Your answer must be a word-for-word copy of the data.

*** Opening of DATA RECORDS ***

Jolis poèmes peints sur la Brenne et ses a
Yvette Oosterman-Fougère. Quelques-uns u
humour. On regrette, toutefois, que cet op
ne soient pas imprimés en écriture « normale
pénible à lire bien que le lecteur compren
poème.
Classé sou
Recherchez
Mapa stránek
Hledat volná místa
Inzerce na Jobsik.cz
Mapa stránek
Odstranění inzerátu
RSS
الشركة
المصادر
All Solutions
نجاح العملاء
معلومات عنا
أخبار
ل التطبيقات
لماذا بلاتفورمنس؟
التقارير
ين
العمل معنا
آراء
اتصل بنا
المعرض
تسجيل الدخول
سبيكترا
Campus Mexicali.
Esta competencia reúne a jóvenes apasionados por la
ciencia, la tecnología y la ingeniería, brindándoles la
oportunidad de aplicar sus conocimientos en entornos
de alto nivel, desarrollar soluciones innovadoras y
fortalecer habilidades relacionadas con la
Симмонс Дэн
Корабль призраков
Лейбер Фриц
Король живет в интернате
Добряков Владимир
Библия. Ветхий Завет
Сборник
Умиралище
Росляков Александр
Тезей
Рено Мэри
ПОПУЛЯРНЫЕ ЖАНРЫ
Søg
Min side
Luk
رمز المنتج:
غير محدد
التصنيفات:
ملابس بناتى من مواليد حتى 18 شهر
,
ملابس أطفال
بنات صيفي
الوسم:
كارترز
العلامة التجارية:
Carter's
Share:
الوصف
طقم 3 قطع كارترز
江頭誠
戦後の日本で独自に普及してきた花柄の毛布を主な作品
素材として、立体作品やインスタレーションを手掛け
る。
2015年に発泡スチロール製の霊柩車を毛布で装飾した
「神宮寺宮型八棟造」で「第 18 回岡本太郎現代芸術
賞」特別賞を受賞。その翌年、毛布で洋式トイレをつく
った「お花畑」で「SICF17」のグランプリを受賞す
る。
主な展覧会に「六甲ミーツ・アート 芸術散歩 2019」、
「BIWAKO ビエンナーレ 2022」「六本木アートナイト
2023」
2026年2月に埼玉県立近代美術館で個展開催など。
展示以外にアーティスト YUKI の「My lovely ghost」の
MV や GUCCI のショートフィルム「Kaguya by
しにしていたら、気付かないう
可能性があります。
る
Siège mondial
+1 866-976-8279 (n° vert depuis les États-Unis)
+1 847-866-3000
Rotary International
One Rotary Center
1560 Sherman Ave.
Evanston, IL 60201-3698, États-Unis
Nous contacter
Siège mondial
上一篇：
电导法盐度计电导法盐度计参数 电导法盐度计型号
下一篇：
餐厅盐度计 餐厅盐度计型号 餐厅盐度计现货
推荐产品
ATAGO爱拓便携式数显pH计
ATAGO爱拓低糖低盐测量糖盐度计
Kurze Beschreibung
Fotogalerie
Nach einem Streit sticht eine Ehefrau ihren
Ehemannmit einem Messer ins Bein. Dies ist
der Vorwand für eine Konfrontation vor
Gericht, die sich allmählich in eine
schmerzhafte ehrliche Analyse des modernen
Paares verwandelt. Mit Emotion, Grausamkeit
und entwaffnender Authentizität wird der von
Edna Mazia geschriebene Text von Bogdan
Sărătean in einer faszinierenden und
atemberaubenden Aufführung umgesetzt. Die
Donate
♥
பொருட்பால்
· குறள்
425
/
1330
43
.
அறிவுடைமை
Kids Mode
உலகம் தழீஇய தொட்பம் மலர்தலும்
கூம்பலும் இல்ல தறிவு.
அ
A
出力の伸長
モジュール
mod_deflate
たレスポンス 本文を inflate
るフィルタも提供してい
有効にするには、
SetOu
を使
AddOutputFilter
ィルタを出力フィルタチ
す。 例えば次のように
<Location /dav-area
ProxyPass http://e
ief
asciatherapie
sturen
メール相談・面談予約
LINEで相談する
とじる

*** Close of DATA RECORDS ***

TASK OUTPUT –
Jolis poèmes peints sur la Brenne et ses a
Yvette Oosterman-Fougère. Quelques-uns u
humour. On regrette, toutefois, que cet op
ne soient pas imprimés en écriture « normale
pénible à lire bien que le lecteur compren
poème.
Classé sou
Recherchez
Mapa stránek
Hledat volná místa
Inzerce na Jobsik.cz
Mapa stránek
Odstranění inzerátu
RSS
الشركة
المصادر
All Solutions
نجاح العملاء
معلومات عنا
أخبار
ل التطبيقات
لماذا بلاتفورمنس؟
التقارير
ين
العمل معنا
آراء
اتصل بنا
المعرض
تسجيل الدخول
سبيكترا
Campus Mexicali.
Esta competencia reúne a jóvenes apasionados por la
ciencia, la tecnología y la ingeniería, brindándoles la
oportunidad de aplicar sus conocimientos en entornos
de alto nivel, desarrollar soluciones innovadoras y
fortalecer habilidades relacionadas con la
Симмонс Дэн
Корабль призраков
Лейбер Фриц
Король живет в интернате
Добряков Владимир
Библия. Ветхий Завет
Сборник
Умиралище
Росляков Александр
Тезей
Рено Мэри
ПОПУЛЯРНЫЕ ЖАНРЫ
Søg
Min side
Luk
رمز المنتج:
غير محدد
التصنيفات:
ملابس بناتى من مواليد حتى 18 شهر
,
ملابس أطفال
بنات صيفي
الوسم:
كارترز
العلامة التجارية:
Carter's
Share:
الوصف
طقم 3 قطع كارترز
江頭誠
戦後の日本で独自に普及してきた花柄の毛布を主な作品
素材として、立体作品やインスタレーションを手掛け
る。
2015年に発泡スチロール製の霊柩車を毛布で装飾した
「神宮寺宮型八棟造」で「第 18 回岡本太郎現代芸術
賞」特別賞を受賞。その翌年、毛布で洋式トイレをつく
った「お花畑」で「SICF17」のグランプリを受賞す
る。
主な展覧会に「六甲ミーツ・アート 芸術散歩 2019」、
「BIWAKO ビエンナーレ 2022」「六本木アートナイト
2023」
2026年2月に埼玉県立近代美術館で個展開催など。
展示以外にアーティスト YUKI の「My lovely ghost」の
MV や GUCCI のショートフィルム「Kaguya by
しにしていたら、気付かないう
可能性があります。
る
Siège mondial
+1 866-976-8279 (n° vert depuis les États-Unis)
+1 847-866-3000
Rotary International
One Rotary Center
1560 Sherman Ave.
Evanston, IL 60201-3698, États-Unis
Nous contacter
Siège mondial
上一篇：
电导法盐度计电导法盐度计参数 电导法盐度计型号
下一篇：
餐厅盐度计 餐厅盐度计型号 餐厅盐度计现货
推荐产品
ATAGO爱拓便携式数显pH计
ATAGO爱拓低糖低盐测量糖盐度计
Kurze Beschreibung
Fotogalerie
Nach einem Streit sticht eine Ehefrau ihren
Ehemannmit einem Messer ins Bein. Dies ist
der Vorwand für eine Konfrontation vor
Gericht, die sich allmählich in eine
schmerzhafte ehrliche Analyse des modernen
Paares verwandelt. Mit Emotion, Grausamkeit
und entwaffnender Authentizität wird der von
Edna Mazia geschriebene Text von Bogdan
Sărătean in einer faszinierenden und
atemberaubenden Aufführung umgesetzt. Die
Donate
♥
பொருட்பால்
· குறள்
425
/
1330
43
.
அறிவுடைமை
Kids Mode
உலகம் தழீஇய தொட்பம் மலர்தலும்
கூம்பலும் இல்ல தறிவு.
அ
A
出力の伸長
モジュール
mod_deflate
たレスポンス 本文を inflate
るフィルタも提供してい
有効にするには、
SetOu
を使
AddOutputFilter
ィルタを出力フィルタチ
す。 例えば次のように
<Location /dav-area
ProxyPass http://e
ief
asciatherapie
sturen
メール相談・面談予約
LINEで相談する
とじる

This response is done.